Клуд скинул с плеч тоболы:
— Это подарки, а Фока с Аристархом свои уже взяли…
Аристея посмотрела в ту сторону, куда увезла Бука её сына; сидя в густой траве, велиты тянули хмельной мёд из баклаги.
— Любят пить, — засмеялась, — особенно Фока. — Повернулась к Клуду: — Так всё бобылём и живёшь?
— Так и живу… А как ты?
— Хорошо… Только снятся ночами реки Случь, Горыня и Тетерев, где племя обитает наше… И поляна в густом лесу, и подружки мои, обутые в полусапожки с отворотами, вроде твоих, а на головах у них шапочки из бересты, обтянутые шерстяной тканью с нашивными украшениями. И в них продет поясок с кольцами, которые у висков звенят… Такие височные кольца только древлянки носят… Этим они отличаются от женщин и девушек из племени полян или дулебов, северян или вятичей, дреговичей или кривичей, радимичей, уличей или словен новгородских… А скажи, Доброслав, ты и твои поселяне какого племени?
— Не знаю… Даже жрец Родослав не ведает, этого. Просто мы — крымские поселяне… Русы, волосами светлые.
— Любой человек не должен быть без роду и племени! — твёрдо сказала Аристея.
— Ну тогда мы, наверное, Полянского… Потому что отца моего тянуло, и меня тоже, на берега Борисфена.
И Клуд поведал Аристее, что говорил ему отец, пронзённый хазарской стрелой с жёлтым оперением, перед смертью… Доброславу снова во всём ужасе представилась картина жестокого побоища, и рука его невольно сжала рукоять ножа, висевшего на бархатном поясе. Глаза потемнели, и около виска задёргалась жилка. И он поведал древлянке о своём и верховного жреца Родослава великом горе…
Закончил свой скорбный рассказ Клуд. Тихо, не шевелясь, сидела Аристея, глядя на вьющиеся струи речной воды, потом подняла глаза на Доброслава, взяла его бронзовую от загара руку в свои ладони, погладила её, сказала:
— Брат мой, ты напомнил о горе и моего рода… Как-то зимой в наши заснеженные леса вломились на мохнатых лошадях печенеги, сожгли селение, стариков и детей побили стрелами, оставшихся в живых мужчин, а их было с десяток, не больше, посадили в крытую деревянную повозку и подожгли. Мужья и братья горели заживо, но никто из нас, собранных в кучу девушек и женщин, не слышал их вскриков и стонов… А потом нас погнали через леса на разные торжища. Видишь, мне повезло…
— Да, Настя, — назвав её славянским именем, задумчиво промолвил Клуд, — а может статься, и Мерцану я когда-нибудь встречу… Может, ей тоже повезло, как и тебе… А, Настя?
— Все может быть… Пути Господни неисповедимы, Клуд, как говорят проповедники Христовой веры… Жди и надейся!
— Ждать?! А сколько можно?
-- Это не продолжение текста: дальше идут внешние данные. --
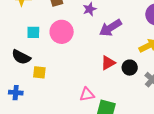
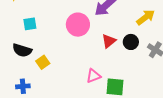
pink circle: (62, 32) -> (78, 25), moved
yellow square: (39, 72) -> (43, 62), turned -32

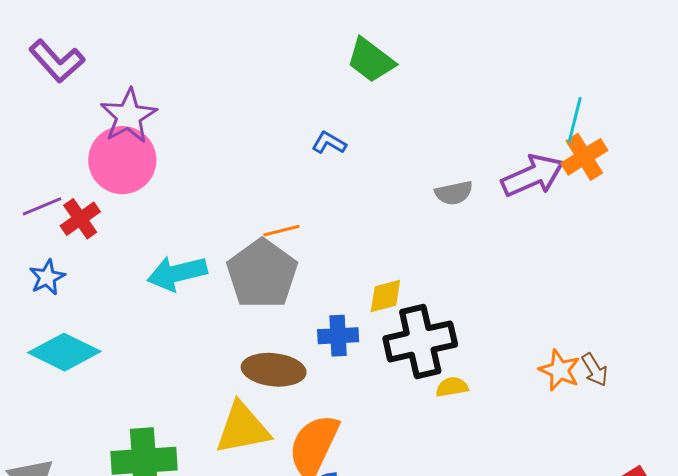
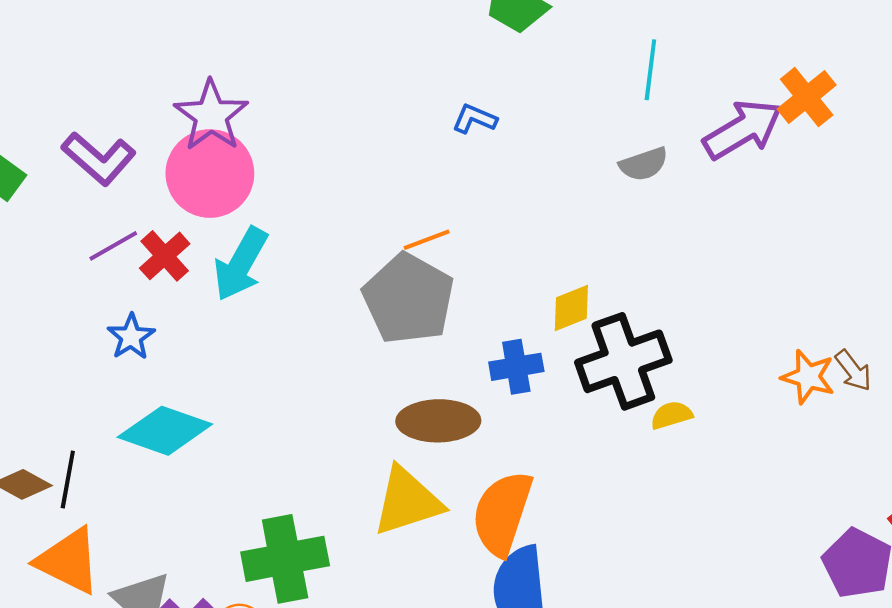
purple L-shape: (57, 61) -> (99, 159), moved
cyan line: (575, 120) -> (650, 70), moved
cyan arrow: (177, 273) -> (241, 264), moved, turned -40

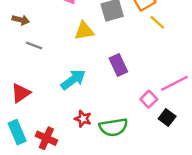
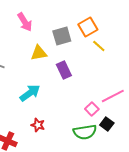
purple rectangle: (118, 65) -> (64, 70), moved
green semicircle: (113, 127) -> (85, 132), moved

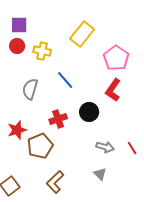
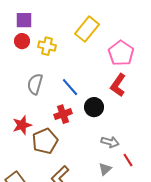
blue line: (65, 80) -> (70, 87), moved
red line: (132, 148) -> (128, 160), moved
gray triangle: (100, 174) -> (105, 169), turned 32

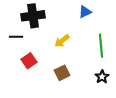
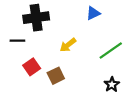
green line: (101, 46) -> (111, 50), turned 60
brown square: (62, 73) -> (56, 76), moved

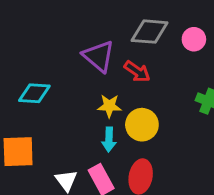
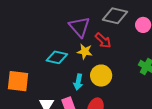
cyan diamond: (34, 93) -> (57, 57), moved
yellow star: (109, 106) -> (85, 51), moved

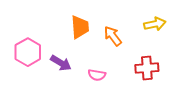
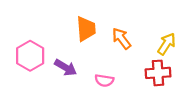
yellow arrow: (155, 24) -> (167, 44), moved, turned -45

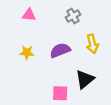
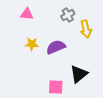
yellow arrow: (92, 44) -> (86, 29), moved
yellow star: (27, 52) -> (32, 44), moved

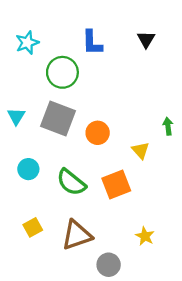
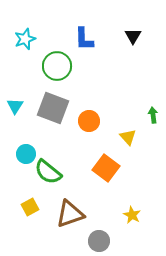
green semicircle: (71, 182) -> (48, 172), moved
orange square: (116, 184) -> (106, 168), turned -32

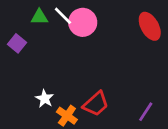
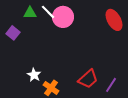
red trapezoid: (96, 104) -> (88, 79), moved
Надо спешить…
Глаза Доброслава сверкнули решимостью, на щеках появился румянец. Аристея залюбовалась им и невольно, сама не отдавая себе отчёта, в каком-то неудержимом порыве поцеловала Клуда.
Доброслав, кажется, засмущался более, чем Аристея, но потом справился со своими чувствами:
— Ну, мне надо идти…
— Посиди пока… — попросила древлянка. — Вот ты говоришь — спешить. А куда спешить?… Одно и то же везде: слезы, горе, кровь и муки. Ранее мне говорили, что у ромеев вера добрая, человеколюбивая, а вчера прочитал муж из божественной книги, а в ней такие слова, хорошо их запомнила: «Не думайте, что я принёс мир на землю; не мир пришёл я принести, но меч». Это Евангелие от Матфея. Тут сказано про христианского Бога. И ещё там говорится: «Ибо я пришёл разделить человека с отцом его, и дочь с матерью её, и невестку со свекровью её…» Как же?! И неужели так всегда будет?! — воскликнула в отчаянии женщина.
— Не ведаю, Аристея… Хоть и называют меня колдуном, вещателем. Многое сокрыто от глаз наших. Я вот ничего бы не пожалел, чтобы узнать, кто же навёл тогда хазар на наше селение в праздник… А что навёл — в этом не сомневаюсь, потому как в Световидов день наши поселяне на капище оружия с собой не берут…
Аристея как-то странно посмотрела на Клуда и вдруг решительно произнесла:
— А если скажу? Будешь меня любить? А? — И, озорно вскинув на Клуда васильковые глаза, увидела, как от удивления переломилась левая бровь Доброслава. — Что, дорогую цену запросила?… Это я так… Ладно, скажу, как брату родному… От мужа узнала, что навёл хазар за несколько золотых бывший тиун Иктинос, сейчас он у василевса Михаила служит в должности регионарха.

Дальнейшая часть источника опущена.